Los friends The ones that are most sustained over time are not always chosen in complete freedom. Many times they appear in places where life orders, puts together and repeats routines such as school, university, the club, the first job, study groups.
There is a coexistence that seems natural, but in reality it is already quite pre-planned. Therefore, when someone looks at their immediate circle and discovers that almost all of them were born in similar years, the scene is not as surprising as it could be.
Generational closeness does not usually feel like a decision, but rather a obvious fact of the link.

This way of grouping does not only have to do with shared tastes or similar stages of life. It also comes into play the habit of thinking of age as a social boundary.
Since childhood, daily coexistence is organized with people of the same age group, and this repetition ends up shaping what is perceived as close, comfortable or expected.
One of the most specific reasons is how is organized socialization from early. In the educational system, for example, people live for years with others of very similar ages, without much possibility of choosing.
Not only are friendships born there, but the idea that Relating to peers is normal, correct, or at least the easiest.
That learning it doesn’t disappear. It remains as a way of reading the social world. If for years the spaces of belonging were created between equal ages, it is logical that later friendship would follow that same channel.
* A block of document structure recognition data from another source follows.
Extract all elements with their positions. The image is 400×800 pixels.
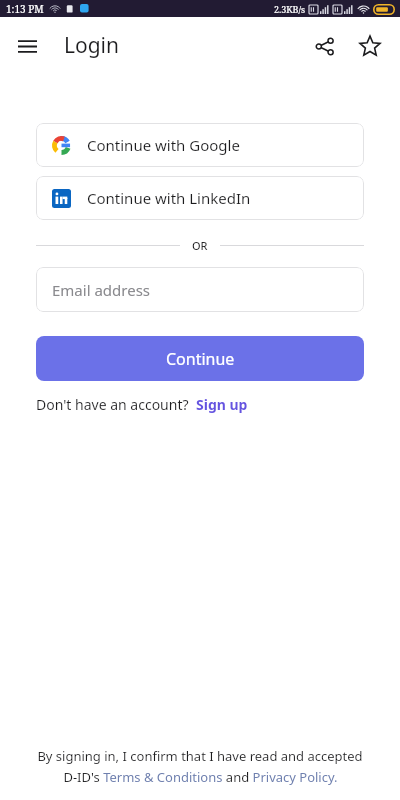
staticText: Don't have an account?	[36, 395, 189, 414]
button[interactable]: Continue with LinkedIn	[36, 176, 364, 220]
staticText: 1:13 PM	[6, 2, 44, 16]
button[interactable]: Email address	[36, 267, 364, 312]
staticText: 2.3KB/s	[274, 3, 306, 15]
button[interactable]: Share	[304, 26, 344, 66]
button[interactable]: Sign up	[196, 395, 248, 414]
staticText: Login	[64, 31, 120, 60]
staticText: Email address	[52, 280, 151, 300]
staticText: By signing in, I confirm that I have rea…	[37, 747, 363, 765]
button[interactable]: Favorite	[350, 26, 390, 66]
staticText: Continue with Google	[87, 135, 240, 155]
staticText: Sign up	[196, 395, 248, 414]
button[interactable]: Menu	[8, 27, 46, 65]
staticText: OR	[192, 238, 208, 253]
staticText: Continue with LinkedIn	[87, 188, 251, 208]
button[interactable]: D-ID's Terms & Conditions and Privacy Po…	[63, 768, 338, 786]
button[interactable]: Continue with Google	[36, 123, 364, 167]
button[interactable]: Continue	[36, 336, 364, 381]
staticText: D-ID's Terms & Conditions and Privacy Po…	[63, 768, 338, 786]
staticText: Continue	[166, 348, 235, 370]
No one needs to say it explicitly; It is enough for that habit to be repeated enough to become automatic.
What psychology says
From the psychologyit is explained that identification with similar people gives security. Categories of age, gender, occupation or lifestyle function as quick references to feel part of a group.
This not only orders, it also reassures since being among peers makes the interaction more predictable and reduces the initial distrust towards someone who seems to come from another world.
Age works as a border, but not in the same way
Although that border is still present, it is not as rigid as before. Intergenerational studies insist that chronological age is only one of the possible ways of thinking about age.
There is also a subjective age, a social age, a normative age and other ways of locating oneself in time according to experiences, roles or trajectories. A person has not only one age, but several at the same time.
In that sense, a survey by Intergenerational England showed that the 84% of people are open to forming ties with people from another generation. At the same time, 74% acknowledge that they tend to make friends within a ten-year window of their own age. That combination says that there is openness, but custom still rules.